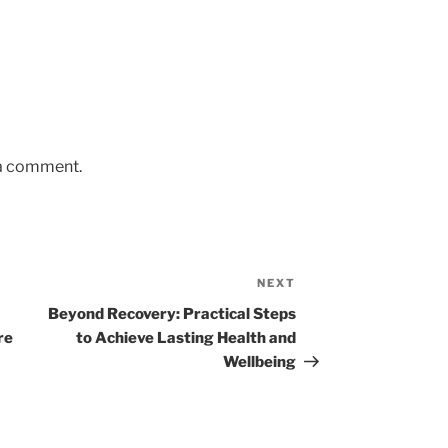
 a comment.
NEXT
Next
Post
Beyond Recovery: Practical Steps
re
to Achieve Lasting Health and
Wellbeing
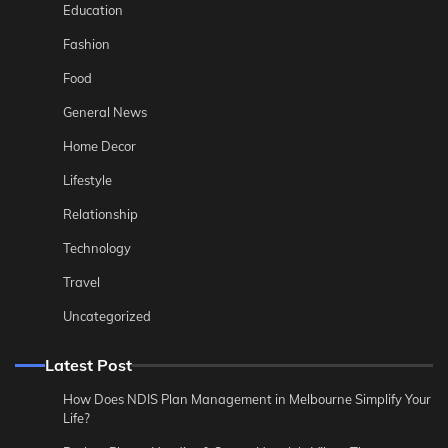
Education
Fashion
Food
General News
Home Decor
Lifestyle
Relationship
Technology
Travel
Uncategorized
Latest Post
How Does NDIS Plan Management in Melbourne Simplify Your
Life?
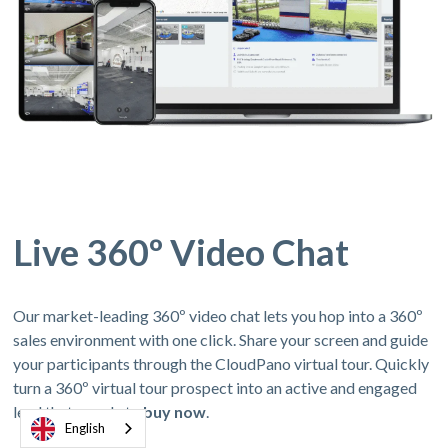
Live 360º Video Chat
Our market-leading 360º video chat lets you hop into a 360º
sales environment with one click. Share your screen and guide
your participants through the CloudPano virtual tour. Quickly
turn a 360º virtual tour prospect into an active and engaged
lead thats ready to
buy now
.
English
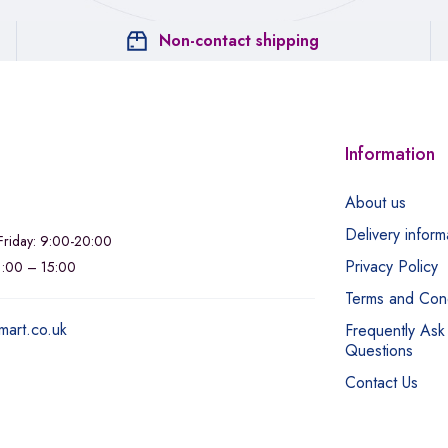
Non-contact shipping
Information
About us
Delivery inform
riday: 9:00-20:00
Privacy Policy
11:00 – 15:00
Terms and Cond
mart.co.uk
Frequently Ask
Questions
Contact Us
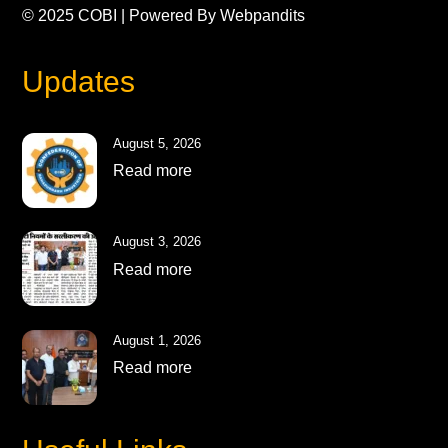
© 2025
COBI
| Powered By
Webpandits
Updates
August 5, 2026
Read more
August 3, 2026
Read more
August 1, 2026
Read more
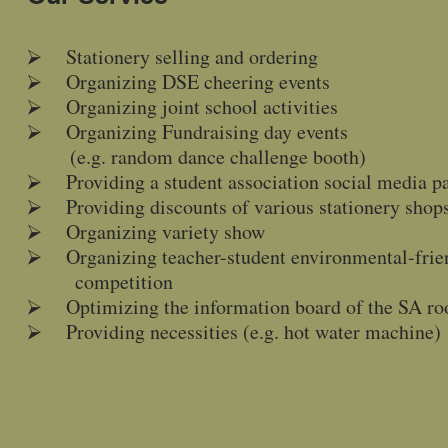
⮚ Stationery selling and ordering
⮚ Organizing DSE cheering events
⮚ Organizing joint school activities
⮚ Organizing Fundraising day events
(e.g. random dance challenge booth)
⮚ Providing a student association social media p
⮚ Providing discounts of various stationery shop
⮚ Organizing variety show
⮚ Organizing teacher-student environmental-frien
competition
⮚ Optimizing the information board of the SA r
⮚ Providing necessities (e.g. hot water machine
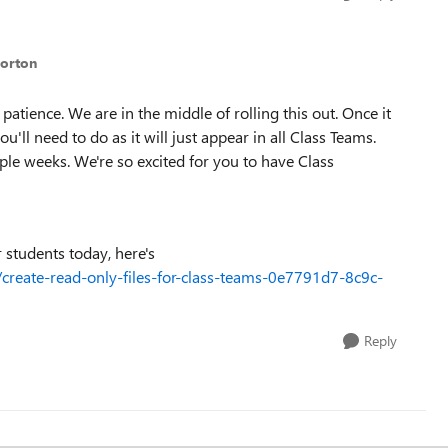
Norton
patience. We are in the middle of rolling this out. Once it
ou'll need to do as it will just appear in all Class Teams.
uple weeks. We're so excited for you to have Class
r students today, here's
e/create-read-only-files-for-class-teams-0e7791d7-8c9c-
Reply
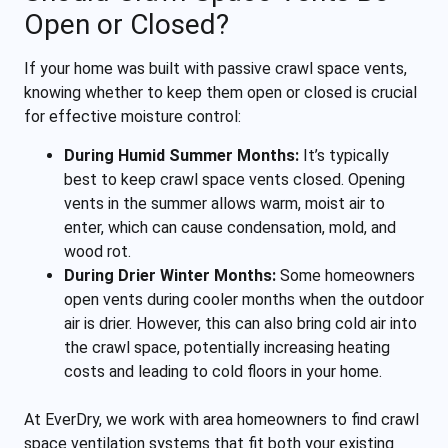
Open or Closed?
If your home was built with passive crawl space vents,
knowing whether to keep them open or closed is crucial
for effective moisture control:
During Humid Summer Months:
It’s typically
best to keep crawl space vents closed. Opening
vents in the summer allows warm, moist air to
enter, which can cause condensation, mold, and
wood rot.
During Drier Winter Months:
Some homeowners
open vents during cooler months when the outdoor
air is drier. However, this can also bring cold air into
the crawl space, potentially increasing heating
costs and leading to cold floors in your home.
At EverDry, we work with area homeowners to find crawl
space ventilation systems that fit both your existing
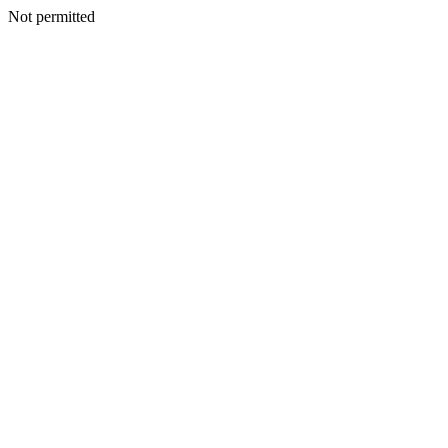
Not permitted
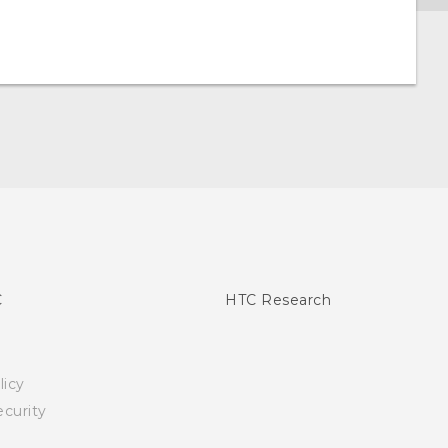
C
HTC Research
licy
curity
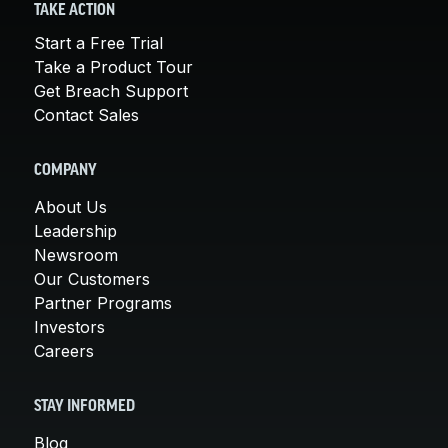
TAKE ACTION
Start a Free Trial
Take a Product Tour
Get Breach Support
Contact Sales
COMPANY
About Us
Leadership
Newsroom
Our Customers
Partner Programs
Investors
Careers
STAY INFORMED
Blog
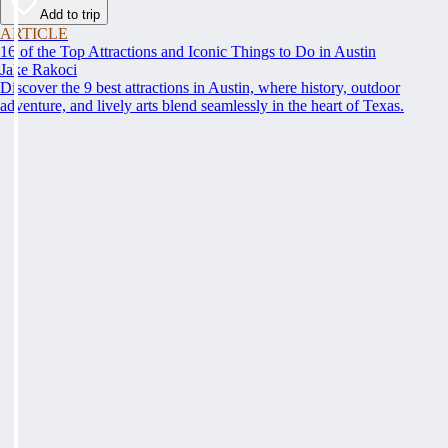
Add to trip
ARTICLE
16 of the Top Attractions and Iconic Things to Do in Austin
Jake Rakoci
Discover the 9 best attractions in Austin, where history, outdoor
adventure, and lively arts blend seamlessly in the heart of Texas.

______

Show a copy of each line from the records above in which the string "crawl" occurs.

▶ **Answer to the exercise**:
If your home was built with passive crawl space vents,
best to keep crawl space vents closed. Opening
the crawl space, potentially increasing heating
At EverDry, we work with area homeowners to find crawl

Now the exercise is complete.